O Profº Drº Adriano Beiras é uma referência nacional em pesquisa e desenvolvimento de grupos reflexivos com homens autores de violência.

Essa é a segunda entrevista da nossa série Referências PdH. Tivemos uma baita conversa-entrevista-aula com ele e reunimos aqui conhecimentos valiosos e essenciais para quem realmente quer entender o tema.

Sonhamos que o nosso portal possa crescer como um "ponto de referência", um farol que ilumina várias rotas de conhecimentos que vão muito além do nosso trabalho. Queremos falar sobre masculinidades criando pontes entre conhecimentos: apresentando trabalhos dos que vieram antes da gente, pesquisas científicas, saberes comunitários e tudo isso de um jeito acessível e compreensível para qualquer um que se interesse.

[Se quiser, aqui você acompanha a primeira dessas entrevistas, com Benedito Medrado] 

A referência de hoje é: Adriano Beiras

Adriano conheceu o Núcleo Margens (Modos de Vida, Família e Relações de Gênero) ainda na graduação de psicologia pela UFSC e foi quando começou a se interessar pelos estudos das masculinidades.

No mestrado, ele se dedicou a estudar paternidades e masculinidades entre gerações e, paralelamente, se envolveu no mapeamento de iniciativas pioneiras que de atendimento a homens autores de violência pela América Latina.

"Com essa pesquisa eu viajei pro México, Nicarágua, Honduras, Argentina e Rio de Janeiro. Em especial uma iniciativa do México me marcou muito, com o Roberto Garda, que era da ONG CORIAC e que influenciava trabalhos diversos na região sobre grupos para autores de violência contra mulheres. "
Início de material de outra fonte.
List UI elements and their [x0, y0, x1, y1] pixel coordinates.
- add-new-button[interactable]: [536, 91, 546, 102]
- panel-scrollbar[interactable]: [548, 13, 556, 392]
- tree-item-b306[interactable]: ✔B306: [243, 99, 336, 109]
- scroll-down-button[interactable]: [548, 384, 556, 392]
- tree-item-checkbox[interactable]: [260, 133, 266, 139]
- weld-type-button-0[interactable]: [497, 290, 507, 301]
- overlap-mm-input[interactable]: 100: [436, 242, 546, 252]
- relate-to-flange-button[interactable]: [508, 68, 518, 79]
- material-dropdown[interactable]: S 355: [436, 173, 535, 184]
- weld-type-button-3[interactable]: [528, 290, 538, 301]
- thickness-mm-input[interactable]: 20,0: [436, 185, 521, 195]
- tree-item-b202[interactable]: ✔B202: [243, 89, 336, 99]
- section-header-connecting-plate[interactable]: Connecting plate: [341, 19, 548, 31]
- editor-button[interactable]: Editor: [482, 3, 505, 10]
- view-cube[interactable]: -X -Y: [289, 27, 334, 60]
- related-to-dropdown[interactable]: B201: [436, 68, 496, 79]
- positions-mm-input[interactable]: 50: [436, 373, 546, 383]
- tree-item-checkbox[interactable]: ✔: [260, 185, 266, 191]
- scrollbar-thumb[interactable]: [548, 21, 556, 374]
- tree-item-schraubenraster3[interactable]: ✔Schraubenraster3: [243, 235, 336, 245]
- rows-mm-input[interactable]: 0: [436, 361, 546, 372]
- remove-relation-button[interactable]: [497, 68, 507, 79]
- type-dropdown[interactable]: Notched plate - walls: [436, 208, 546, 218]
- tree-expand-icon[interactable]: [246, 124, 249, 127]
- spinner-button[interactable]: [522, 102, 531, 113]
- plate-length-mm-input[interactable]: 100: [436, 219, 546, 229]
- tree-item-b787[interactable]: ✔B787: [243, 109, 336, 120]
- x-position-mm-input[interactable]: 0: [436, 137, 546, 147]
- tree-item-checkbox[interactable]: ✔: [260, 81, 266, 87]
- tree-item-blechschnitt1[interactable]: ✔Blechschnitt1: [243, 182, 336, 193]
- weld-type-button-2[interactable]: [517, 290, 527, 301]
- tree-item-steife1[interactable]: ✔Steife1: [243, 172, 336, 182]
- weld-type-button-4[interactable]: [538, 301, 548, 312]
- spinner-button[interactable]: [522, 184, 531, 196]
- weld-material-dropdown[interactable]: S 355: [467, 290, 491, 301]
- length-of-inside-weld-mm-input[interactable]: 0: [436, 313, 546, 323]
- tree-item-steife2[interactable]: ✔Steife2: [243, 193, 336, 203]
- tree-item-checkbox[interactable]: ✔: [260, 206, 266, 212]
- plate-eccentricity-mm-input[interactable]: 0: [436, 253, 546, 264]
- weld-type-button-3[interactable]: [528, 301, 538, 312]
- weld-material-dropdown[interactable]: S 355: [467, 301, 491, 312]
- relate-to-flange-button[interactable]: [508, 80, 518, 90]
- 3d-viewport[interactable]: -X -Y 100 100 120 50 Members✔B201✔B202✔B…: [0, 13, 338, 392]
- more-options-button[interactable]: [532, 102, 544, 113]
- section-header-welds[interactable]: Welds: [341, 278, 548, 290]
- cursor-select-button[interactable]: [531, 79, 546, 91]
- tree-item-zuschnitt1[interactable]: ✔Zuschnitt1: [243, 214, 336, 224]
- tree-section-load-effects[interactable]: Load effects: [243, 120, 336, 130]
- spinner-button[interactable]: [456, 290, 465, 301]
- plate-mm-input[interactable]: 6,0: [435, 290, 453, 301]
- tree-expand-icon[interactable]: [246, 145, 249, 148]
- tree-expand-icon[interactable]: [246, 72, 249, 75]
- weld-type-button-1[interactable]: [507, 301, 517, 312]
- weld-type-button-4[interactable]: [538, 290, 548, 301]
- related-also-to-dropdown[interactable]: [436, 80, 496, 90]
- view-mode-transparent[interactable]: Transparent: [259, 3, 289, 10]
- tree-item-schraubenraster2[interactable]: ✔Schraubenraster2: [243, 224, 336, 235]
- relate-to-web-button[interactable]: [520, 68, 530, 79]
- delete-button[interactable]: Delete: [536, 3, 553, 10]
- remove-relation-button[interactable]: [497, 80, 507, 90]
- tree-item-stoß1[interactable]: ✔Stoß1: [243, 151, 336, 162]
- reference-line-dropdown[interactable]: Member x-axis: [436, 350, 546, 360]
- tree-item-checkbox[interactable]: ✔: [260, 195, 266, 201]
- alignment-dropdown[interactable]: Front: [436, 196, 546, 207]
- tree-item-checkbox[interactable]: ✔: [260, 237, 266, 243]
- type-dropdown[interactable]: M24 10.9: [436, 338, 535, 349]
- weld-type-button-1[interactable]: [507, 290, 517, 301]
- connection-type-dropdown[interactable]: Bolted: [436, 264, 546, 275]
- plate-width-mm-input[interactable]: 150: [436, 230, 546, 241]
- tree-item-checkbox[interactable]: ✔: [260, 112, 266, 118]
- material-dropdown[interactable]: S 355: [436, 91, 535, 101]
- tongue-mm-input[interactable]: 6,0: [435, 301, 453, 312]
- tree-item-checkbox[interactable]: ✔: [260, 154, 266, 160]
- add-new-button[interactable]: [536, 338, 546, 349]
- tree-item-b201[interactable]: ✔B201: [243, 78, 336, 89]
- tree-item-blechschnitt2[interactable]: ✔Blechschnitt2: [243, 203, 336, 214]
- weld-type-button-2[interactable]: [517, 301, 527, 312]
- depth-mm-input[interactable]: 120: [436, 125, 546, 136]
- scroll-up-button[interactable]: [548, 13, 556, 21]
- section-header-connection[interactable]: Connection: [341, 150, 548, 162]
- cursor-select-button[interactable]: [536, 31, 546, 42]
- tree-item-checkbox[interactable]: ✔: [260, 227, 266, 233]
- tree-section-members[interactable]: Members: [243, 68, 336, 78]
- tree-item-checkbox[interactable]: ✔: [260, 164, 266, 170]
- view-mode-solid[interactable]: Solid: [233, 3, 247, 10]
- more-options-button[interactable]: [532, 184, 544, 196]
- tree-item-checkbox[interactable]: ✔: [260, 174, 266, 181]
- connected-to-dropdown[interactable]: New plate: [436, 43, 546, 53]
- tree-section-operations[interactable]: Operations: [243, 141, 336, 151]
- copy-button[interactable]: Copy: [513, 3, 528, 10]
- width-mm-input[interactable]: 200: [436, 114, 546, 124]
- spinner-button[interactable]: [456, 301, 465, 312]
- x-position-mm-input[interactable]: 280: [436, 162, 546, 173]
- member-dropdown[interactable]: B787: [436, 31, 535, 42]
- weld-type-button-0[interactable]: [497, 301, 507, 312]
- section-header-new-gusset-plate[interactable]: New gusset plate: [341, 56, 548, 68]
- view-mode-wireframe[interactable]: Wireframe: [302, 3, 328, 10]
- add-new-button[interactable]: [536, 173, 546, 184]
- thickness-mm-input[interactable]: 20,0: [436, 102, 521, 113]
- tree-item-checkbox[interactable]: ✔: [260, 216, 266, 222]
Daí pra frente, Beiras passa a estudar o eixo das masculinidades e violência. Sua tese de doutorado na Espanha mergulha no tema e paralelamente publica como coorganizador do livro Atendimento a homens autores de violência contra mulheres: experiências latino americanas, em 2010.

"E interessante que foi na época da Lei Maria da Penha e, com a lei, (ainda que timidamente) foi colocada a primeira referência legislativa com homens autores de violência sobre possibilidade de encaminhamento para grupos reflexivos com homens autores de violência."

O que são Grupos Reflexivos para Homens autores de violência?

Entende-se que os feminicídios acontecem após uma escalada nos níveis de violência de uma relação que, muitas vezes, começa com uma violência de menor intensidade.

Os grupos reflexivos são uma estratégia jurídica e psicossocial para interromper este ciclo de violência trazendo responsabilização e reflexão para  homens, transformação das relações de gênero e evitando reincidências ou represálias a mulher que denunciou.

A partir deste ano uma mudança na Lei Maria da Penha tornou obrigatório que, quando determinado por juiz, o réu frequente grupos ou compareça a atendimentos psicoeducativos. 

Por que falamos "homens autores de violência" e não "agressor"?

Com a palavra, o Professor Adriano Beiras:

"A importância é desvincular a ideia de violência da identidade masculina.

Falar homem autor de violência (HAV) é dizer que se cometeu um ato. Este ato não está preso a sua identidade e pode ser separado dela. 

As masculinidades acabam se constituindo a partir de alguns vetores importantes que são construídos socialmente: vetores como prover um lar, trabalho, paternidade e, também, a violência.

Em nossa sociedade, há uma construção social que sugere que 'quanto mais violência eu exerço, mais masculino eu pareço socialmente.' Isso acaba por vincular a identidade masculina à violência, mas que outras expressões de masculinidade podemos ter socialmente?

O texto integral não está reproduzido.